The straight guys at the Stranger call me faggot all the time. Please come mace them.

Sorry, FITS. I should have said: Yes, yes—go to Comeback. Unless you're an old fag, it seems. Thank God I'm still 34.

Is the use of "faggot" or "fag" like the use of "nigger" or "nigga?" That is to say, circumspectly...?

Here's what Google has to say on the etymology of "faggot": faggot (1)
1279, "bundle of twigs bound up," from O.Fr. fagot "bundle of sticks," from It. faggotto, dim. of V.L. *facus, from L. fascis "bundle of wood" (see fasces). Esp. used for burning heretics (a sense attested from 1555), so that phrase fire and faggot was used to mean "punishment of a heretic." Heretics who recanted were required to wear an embroidered figure of a faggot on their sleeve, as an emblem and reminder of what they deserved.

faggot (2)
"male homosexual," 1914, Amer.Eng. slang (shortened form fag is from 1921), probably from earlier contemptuous term for "woman" (1591), especially an old and unpleasant one, in reference to faggot (1) "bundle of sticks," as something awkward that has to be carried (cf. baggage). It was used in this sense in 20c. by D.H. Lawrence and James Joyce, among others. It may also be reinforced by Yiddish faygele "homosexual," lit. "little bird." It also may have roots in Brit. public school slang fag "a junior who does certain duties for a senior" (1785), with suggestions of "catamite," from fag (v.). This was also used as a verb.
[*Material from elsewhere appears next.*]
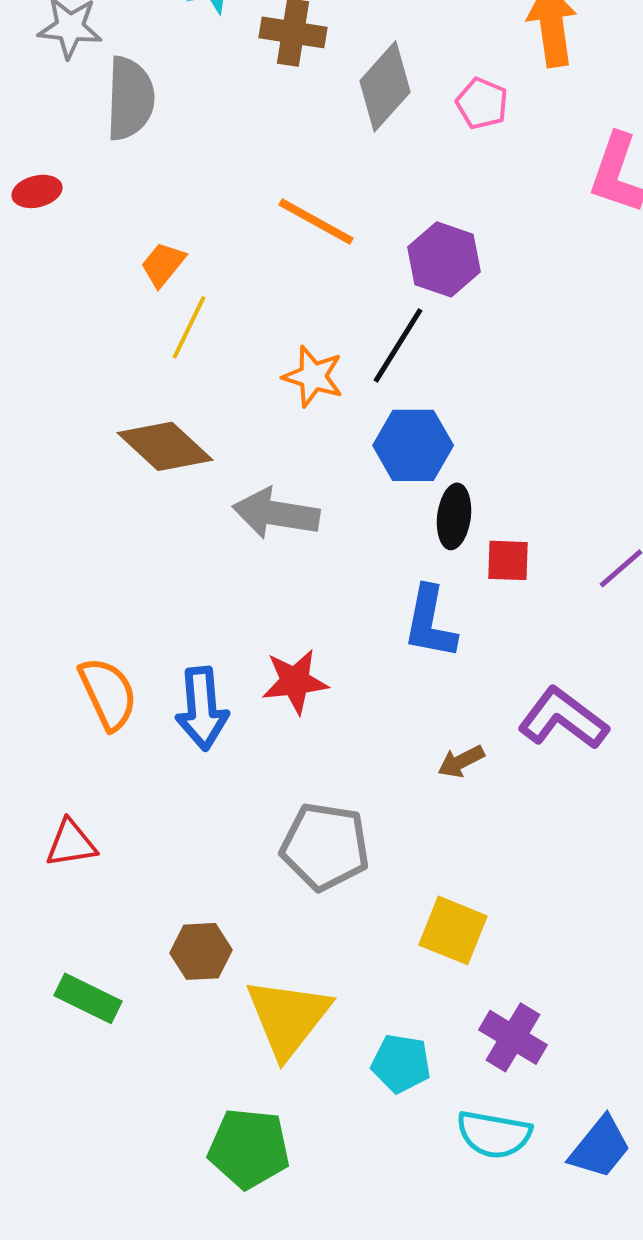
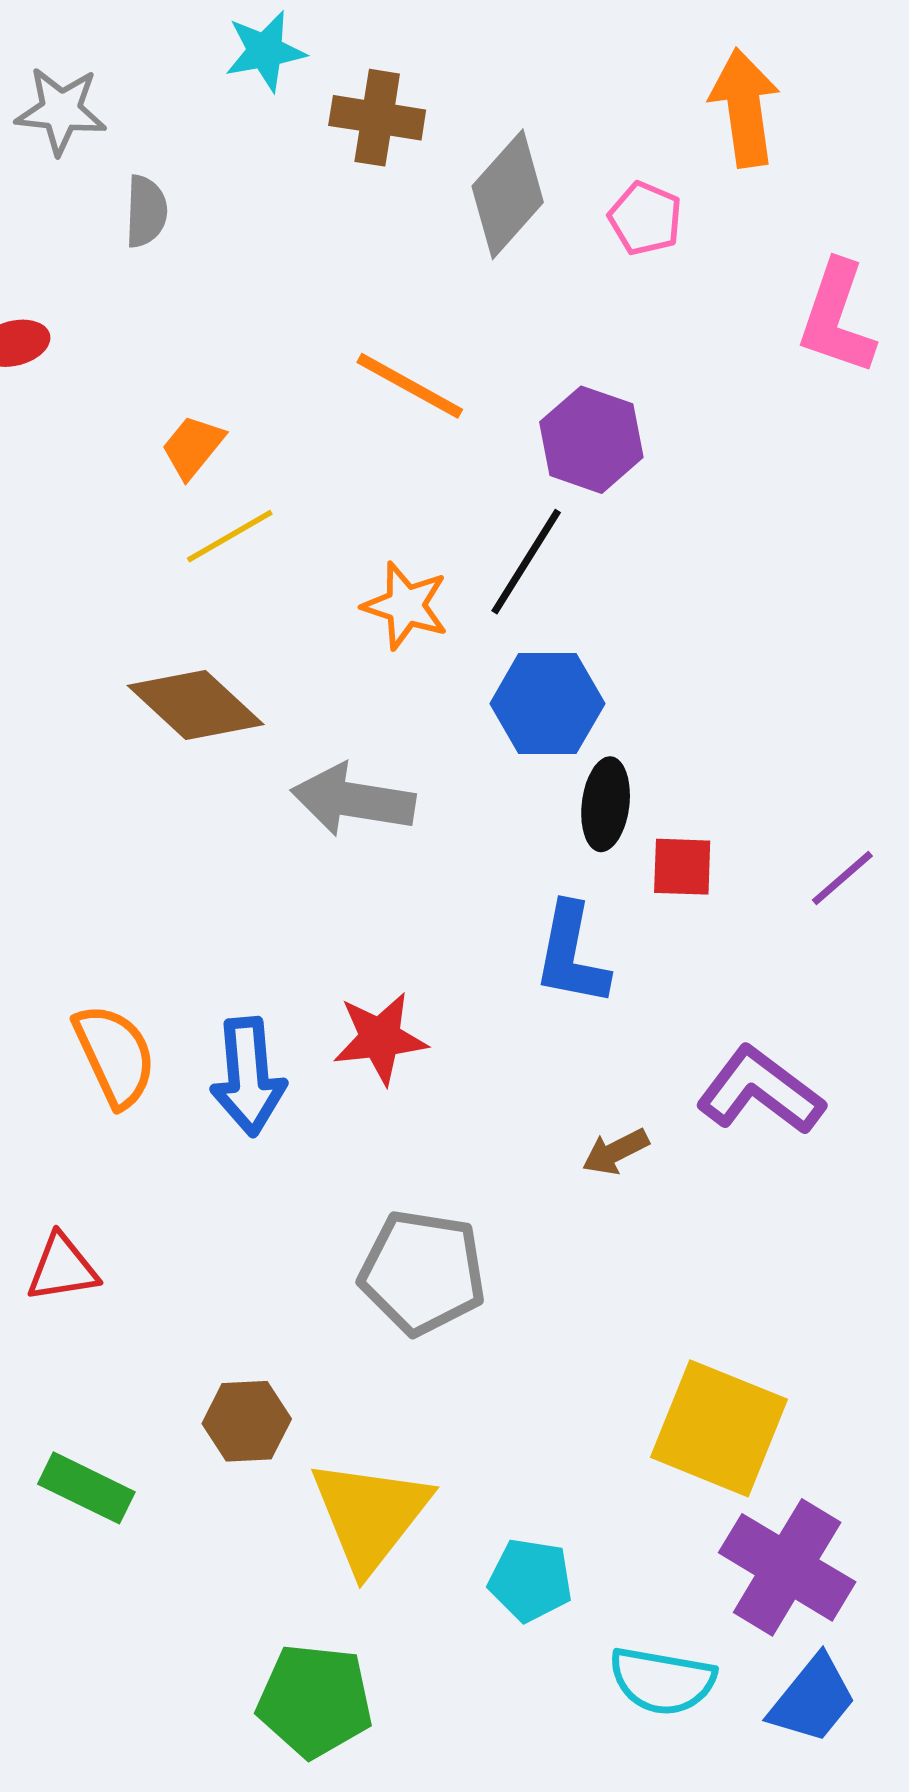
gray semicircle: (130, 98) -> (146, 211), size x0.6
yellow line: (189, 327) -> (230, 536), turned 34
yellow square: (453, 930) -> (719, 1428), moved, size x1.4
purple cross: (513, 1037) -> (787, 1567), moved, size x1.4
In this (ahem) light, I think the term is best left to faggots themselves.

So alright then, all you gay-friendly straights, SLOG has spoken.

Let that bar next door to the ol' Comet, the one with the sign reading: "SUGAR" forever be known as: "That new bar next to the Comet that is SO GAY that even Dan Savage calls it Fagbar."

Kind'a the way we refer to Manray as “that place with the really gay name.” Not to be confused with the Honeyhole, which is “that place with the really lesbian sounding name”.